It wasn’t. The next day, the NCAA Tournament was canceled. With it went Illinois’ dreams, not to mention my story.

But losing that jumble of words paled in comparison to what the Illini lost. Fortunately, they’re getting another chance. On Friday, as the top seed in the Midwest Region, they will begin what many think will be a long run in the NCAA Tournament with a first-round game against Drexel (12:15 p.m., TBS, 890-AM).

So it seemed appropriate to speak with Thomas again for a story that would see the light of day.

Thomas, who played at Illinois in 1990-94 and is the school’s all-time leading scorer, has watched the program rebuild from the ground up. His first season as the radio analyst — 2016-17 — was former coach John Groce’s last. He watched Underwood’s first two teams finish 11th and 10th in the conference before the third team was the charm, finishing fourth.

Thomas credits Underwood for the turnaround. The coach saw his pressure defense get dissected and his motion offense flounder, prompting him to go back to the grease board.
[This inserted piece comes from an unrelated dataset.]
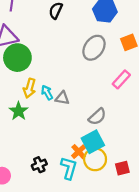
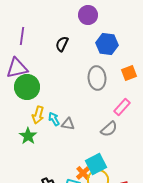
gray ellipse: (94, 48) -> (97, 78), turned -40
gray semicircle: (97, 117) -> (109, 129), moved

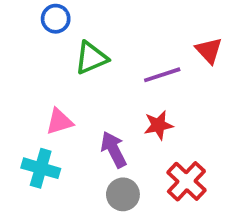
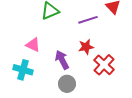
pink triangle: (59, 121) -> (33, 45), turned 42
red cross: (186, 181) -> (104, 65), moved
‘‘The sign of a good coach is you make adjustments; the sign of a great coach is you make changes,’’ Thomas said. ‘‘And coach Underwood made a complete change of how he coached. He’s completely opened the floor [on offense].

‘‘You look at the development of the players. Kofi, from one year to the next, he’s not even the same player. Ayo was a great player when he came in as a freshman; look where he is now. Trent [Frazier] was the scorer for us his freshman year, but you get guys to believe in the mission, and they change. Now this puzzle has been put together beautifully, and those guys are playing together.’’

Thomas marvels at the Illini’s depth, which he calls the best in school history. That includes his X-factor, Giorgi Bezhanishvili. Like Frazier deferring to Dosunmu, Bezhanishvili gave way to Cockburn. But that hasn’t diminished his value to the team.

‘‘When Giorgi hits his stride, as you saw in that Ohio State game [for the Big Ten Tournament title], for a five-, seven-minute span, he took over offensively, defensively, on the glass and from an energy standpoint,’’ Thomas said. ‘‘He lifted that team. He has the ability to do that.’’

Illinois also might get a lift from partisan crowds in Indianapolis, though not quite the way it did in the 2005 Illini Invitational, in which the team played its NCAA Tournament games in Indy, Chicago and St. Louis. But even with limited tickets available, Illinois fans figure to make the trip. Of the 8,000 in attendance for the Big Ten title game, Thomas estimated the crowd was 90/10 for the Illini.

After broadcasting regular-season games alongside play-by-play voice Brian Barnhart without fans, any crowd would please Thomas. He said it felt ‘‘eerie’’ calling games in empty stadiums, but he became so conditioned to the silence that the crowd noise during the Big Ten Tournament was jarring.

‘‘Brian and I talked about that before we went on the air,’’ Thomas said. ‘‘[During] the Purdue-Ohio State game, I was off in the media room grabbing coffee. And there was this roar that went out from the crowd, and I almost dropped my coffee.

‘‘When I got back in there, I told Brian, ‘Man, isn’t it good to hear the roar of a crowd, to hear hands clap, to hear people cheer?’ The things we take for granted. You begin to sit back and look, like, ‘Oh, my gosh, this is amazing.’ ’’

And this year, the show will go on.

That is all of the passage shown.